Jetzt nämlich entsteht auch ein Freiraum im Erwachsenen, ja es entsteht auf diese Weise sogar ein neuer Erwachsener, der seine alten Ängste kennt und zulässt – und auf diese Weise erstmalig frei von ihnen wird und erstmalig frei von diesen Ängsten handeln kann.

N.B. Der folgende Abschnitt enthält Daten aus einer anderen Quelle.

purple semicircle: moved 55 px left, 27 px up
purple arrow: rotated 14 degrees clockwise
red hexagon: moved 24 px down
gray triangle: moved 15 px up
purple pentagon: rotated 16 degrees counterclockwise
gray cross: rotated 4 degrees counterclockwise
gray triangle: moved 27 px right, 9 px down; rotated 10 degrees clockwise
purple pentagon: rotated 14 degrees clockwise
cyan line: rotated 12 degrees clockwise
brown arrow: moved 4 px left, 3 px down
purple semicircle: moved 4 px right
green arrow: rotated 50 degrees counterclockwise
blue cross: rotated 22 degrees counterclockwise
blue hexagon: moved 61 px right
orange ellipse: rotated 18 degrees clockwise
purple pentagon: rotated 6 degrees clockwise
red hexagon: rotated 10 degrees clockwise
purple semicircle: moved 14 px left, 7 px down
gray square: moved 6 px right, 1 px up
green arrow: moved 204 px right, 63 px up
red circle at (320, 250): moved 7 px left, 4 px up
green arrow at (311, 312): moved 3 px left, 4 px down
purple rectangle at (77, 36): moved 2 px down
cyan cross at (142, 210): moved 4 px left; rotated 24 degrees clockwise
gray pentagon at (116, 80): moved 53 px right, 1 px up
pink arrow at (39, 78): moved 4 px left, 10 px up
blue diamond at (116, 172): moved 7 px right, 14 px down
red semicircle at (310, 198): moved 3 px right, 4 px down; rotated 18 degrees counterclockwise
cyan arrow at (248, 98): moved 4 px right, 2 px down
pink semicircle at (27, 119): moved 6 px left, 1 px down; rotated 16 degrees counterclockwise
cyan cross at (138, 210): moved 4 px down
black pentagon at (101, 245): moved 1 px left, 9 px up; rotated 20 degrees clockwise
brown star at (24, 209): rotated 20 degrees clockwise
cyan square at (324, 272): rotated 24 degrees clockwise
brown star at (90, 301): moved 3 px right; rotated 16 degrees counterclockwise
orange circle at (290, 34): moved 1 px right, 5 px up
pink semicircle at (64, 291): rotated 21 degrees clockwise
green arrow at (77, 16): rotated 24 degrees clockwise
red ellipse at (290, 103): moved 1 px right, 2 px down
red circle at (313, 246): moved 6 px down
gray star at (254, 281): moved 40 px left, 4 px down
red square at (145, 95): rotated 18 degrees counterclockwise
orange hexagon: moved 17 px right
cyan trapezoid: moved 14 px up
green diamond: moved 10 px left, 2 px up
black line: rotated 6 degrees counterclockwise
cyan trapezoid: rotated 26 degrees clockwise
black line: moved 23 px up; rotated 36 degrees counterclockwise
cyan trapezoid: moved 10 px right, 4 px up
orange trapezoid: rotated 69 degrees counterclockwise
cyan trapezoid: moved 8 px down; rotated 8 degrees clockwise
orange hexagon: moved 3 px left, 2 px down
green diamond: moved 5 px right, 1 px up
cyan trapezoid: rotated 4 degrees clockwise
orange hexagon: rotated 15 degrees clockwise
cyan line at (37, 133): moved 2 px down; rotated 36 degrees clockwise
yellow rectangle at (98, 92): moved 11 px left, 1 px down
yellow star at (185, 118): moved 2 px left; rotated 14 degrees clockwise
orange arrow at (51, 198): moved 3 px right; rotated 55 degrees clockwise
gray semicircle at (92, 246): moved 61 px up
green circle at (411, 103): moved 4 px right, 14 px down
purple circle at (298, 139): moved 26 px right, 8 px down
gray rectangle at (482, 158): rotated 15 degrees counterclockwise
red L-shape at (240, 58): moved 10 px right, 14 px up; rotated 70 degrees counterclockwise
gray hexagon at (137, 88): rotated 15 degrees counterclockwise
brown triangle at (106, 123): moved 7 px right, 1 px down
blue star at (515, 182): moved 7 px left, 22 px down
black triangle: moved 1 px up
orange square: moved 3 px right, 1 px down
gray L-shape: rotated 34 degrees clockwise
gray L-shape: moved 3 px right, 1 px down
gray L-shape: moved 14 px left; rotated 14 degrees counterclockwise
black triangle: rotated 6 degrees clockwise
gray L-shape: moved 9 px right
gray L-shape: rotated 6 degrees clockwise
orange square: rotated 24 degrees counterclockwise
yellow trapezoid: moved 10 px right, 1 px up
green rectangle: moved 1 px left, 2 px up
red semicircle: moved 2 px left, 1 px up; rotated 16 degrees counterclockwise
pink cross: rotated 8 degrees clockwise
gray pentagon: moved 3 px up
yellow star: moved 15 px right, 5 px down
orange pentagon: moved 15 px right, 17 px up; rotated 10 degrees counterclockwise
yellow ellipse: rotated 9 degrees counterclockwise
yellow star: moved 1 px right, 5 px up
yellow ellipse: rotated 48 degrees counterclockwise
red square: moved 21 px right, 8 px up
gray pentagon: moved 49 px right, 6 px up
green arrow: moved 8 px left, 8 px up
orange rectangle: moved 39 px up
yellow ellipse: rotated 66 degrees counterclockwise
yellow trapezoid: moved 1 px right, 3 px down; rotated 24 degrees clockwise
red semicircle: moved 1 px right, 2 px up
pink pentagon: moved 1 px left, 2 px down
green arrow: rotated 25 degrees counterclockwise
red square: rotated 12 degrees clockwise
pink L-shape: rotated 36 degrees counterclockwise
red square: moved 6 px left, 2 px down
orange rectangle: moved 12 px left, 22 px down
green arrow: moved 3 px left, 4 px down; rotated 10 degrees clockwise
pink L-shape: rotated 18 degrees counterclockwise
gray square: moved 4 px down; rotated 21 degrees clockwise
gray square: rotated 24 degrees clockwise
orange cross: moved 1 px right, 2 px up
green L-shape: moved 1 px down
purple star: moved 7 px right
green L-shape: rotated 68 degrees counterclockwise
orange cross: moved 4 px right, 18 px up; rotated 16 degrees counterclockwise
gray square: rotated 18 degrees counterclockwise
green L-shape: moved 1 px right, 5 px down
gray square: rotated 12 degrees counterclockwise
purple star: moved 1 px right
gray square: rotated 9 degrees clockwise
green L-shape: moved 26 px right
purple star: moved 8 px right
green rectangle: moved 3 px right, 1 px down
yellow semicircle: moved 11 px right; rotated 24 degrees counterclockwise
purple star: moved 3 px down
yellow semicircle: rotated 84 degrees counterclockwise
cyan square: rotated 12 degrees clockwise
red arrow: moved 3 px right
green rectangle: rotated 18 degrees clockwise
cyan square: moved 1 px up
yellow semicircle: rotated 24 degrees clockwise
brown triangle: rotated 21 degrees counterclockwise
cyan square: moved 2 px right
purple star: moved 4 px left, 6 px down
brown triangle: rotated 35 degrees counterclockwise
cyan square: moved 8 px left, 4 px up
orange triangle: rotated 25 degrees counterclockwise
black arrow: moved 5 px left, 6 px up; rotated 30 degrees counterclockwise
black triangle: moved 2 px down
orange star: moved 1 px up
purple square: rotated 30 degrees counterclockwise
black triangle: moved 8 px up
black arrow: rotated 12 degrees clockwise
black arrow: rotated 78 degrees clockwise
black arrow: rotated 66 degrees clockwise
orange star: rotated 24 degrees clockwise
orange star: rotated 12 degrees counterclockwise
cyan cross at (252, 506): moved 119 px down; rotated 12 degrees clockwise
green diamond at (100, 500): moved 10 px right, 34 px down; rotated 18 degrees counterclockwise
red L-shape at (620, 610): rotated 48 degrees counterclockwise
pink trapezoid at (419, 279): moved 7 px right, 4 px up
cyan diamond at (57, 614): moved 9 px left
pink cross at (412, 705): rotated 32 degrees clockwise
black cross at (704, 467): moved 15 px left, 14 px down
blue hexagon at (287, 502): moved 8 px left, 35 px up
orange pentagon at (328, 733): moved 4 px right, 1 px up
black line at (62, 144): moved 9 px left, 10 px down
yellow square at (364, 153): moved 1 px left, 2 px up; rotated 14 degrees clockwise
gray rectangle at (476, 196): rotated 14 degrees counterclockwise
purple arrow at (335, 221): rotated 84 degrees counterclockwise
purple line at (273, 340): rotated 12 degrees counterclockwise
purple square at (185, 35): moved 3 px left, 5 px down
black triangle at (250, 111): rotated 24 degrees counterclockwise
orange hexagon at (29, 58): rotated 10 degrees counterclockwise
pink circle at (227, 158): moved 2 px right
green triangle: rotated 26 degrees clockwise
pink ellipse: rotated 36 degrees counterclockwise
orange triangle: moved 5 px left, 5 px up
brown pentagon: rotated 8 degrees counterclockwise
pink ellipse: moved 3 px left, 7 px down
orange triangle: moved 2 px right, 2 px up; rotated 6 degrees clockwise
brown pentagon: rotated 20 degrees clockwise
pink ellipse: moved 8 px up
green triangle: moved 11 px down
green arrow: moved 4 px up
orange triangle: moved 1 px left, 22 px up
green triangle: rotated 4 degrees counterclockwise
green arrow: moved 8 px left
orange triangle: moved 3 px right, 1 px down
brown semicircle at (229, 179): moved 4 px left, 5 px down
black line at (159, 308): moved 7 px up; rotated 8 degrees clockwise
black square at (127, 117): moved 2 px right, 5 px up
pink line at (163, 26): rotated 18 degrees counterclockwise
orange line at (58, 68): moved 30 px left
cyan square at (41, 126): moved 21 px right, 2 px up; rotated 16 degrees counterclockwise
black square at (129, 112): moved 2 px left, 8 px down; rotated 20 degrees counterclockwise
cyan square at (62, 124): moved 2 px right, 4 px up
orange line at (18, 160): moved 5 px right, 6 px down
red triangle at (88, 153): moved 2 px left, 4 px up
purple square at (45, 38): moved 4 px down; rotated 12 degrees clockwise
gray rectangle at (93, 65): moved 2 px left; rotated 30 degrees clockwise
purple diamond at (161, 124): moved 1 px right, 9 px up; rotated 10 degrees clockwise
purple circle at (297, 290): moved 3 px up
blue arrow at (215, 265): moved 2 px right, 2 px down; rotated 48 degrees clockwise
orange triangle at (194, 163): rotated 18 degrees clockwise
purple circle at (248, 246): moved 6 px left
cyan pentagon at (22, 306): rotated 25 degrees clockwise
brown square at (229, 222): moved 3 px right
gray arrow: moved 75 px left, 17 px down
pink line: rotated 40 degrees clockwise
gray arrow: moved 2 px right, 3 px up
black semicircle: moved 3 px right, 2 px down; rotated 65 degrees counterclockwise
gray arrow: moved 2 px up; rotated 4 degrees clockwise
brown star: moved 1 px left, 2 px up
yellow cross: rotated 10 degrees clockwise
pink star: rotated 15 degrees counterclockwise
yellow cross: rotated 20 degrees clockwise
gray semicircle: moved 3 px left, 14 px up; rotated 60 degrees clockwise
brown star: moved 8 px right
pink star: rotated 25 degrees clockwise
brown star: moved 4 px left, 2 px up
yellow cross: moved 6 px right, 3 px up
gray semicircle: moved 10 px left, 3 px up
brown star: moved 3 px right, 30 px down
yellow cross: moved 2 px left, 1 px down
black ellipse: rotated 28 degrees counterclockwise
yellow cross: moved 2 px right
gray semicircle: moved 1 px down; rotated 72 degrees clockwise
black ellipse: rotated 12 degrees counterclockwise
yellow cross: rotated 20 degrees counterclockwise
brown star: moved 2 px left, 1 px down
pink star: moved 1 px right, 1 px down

Wir trainieren den Kontakt und die ”Zusammenarbeit” mit unserem inneren Kind in visualisierten Meditationen, wenn bestimmte Emotionen, wie z.B. Angst da sind. Durch dieses Training entsteht Vertrauen zwischen dir und deinem inneren Kind. Ihr könnt euch aufeinander verlassen. Dein inneres Kind wird dir melden, dass die alten Ängste in bestimmten Situationen präsent sind. Mehr muss es nicht tun. Und du wirst als der/die Erwachsene auf diese Meldung immer in 2 Schritten reagieren: 1. ”Ich bin bei dir und ich bleibe” und 2. ”Jetzt kümmere ich mich darum”. Und der Erwachsene kann sich – erstmals – frei von der unbewussten Vermischung mit kindlichen Emotionen verhalten.
Er kann erstmals frei handeln. Er kann jetzt erwachsen sein – in Liebe und in ständigem Kontakt mit seinem inneren Kind.

Wenn wir dieses Vertrauen, diese Liebe und emotionale Aufgabenverteilung in den Meditationen einige Zeit üben, kann das Zusammensein mit deinem inneren Kind zum Automatismus und zur Selbstverständlichkeit werden. Dann wirst du wirklich emotional frei sein. Frei von der alten unbewussten Angst, die einmal Teil und Ergebnis deiner – durchaus richtigen – kindlichen Strategie war, die du aber heute nicht mehr brauchst.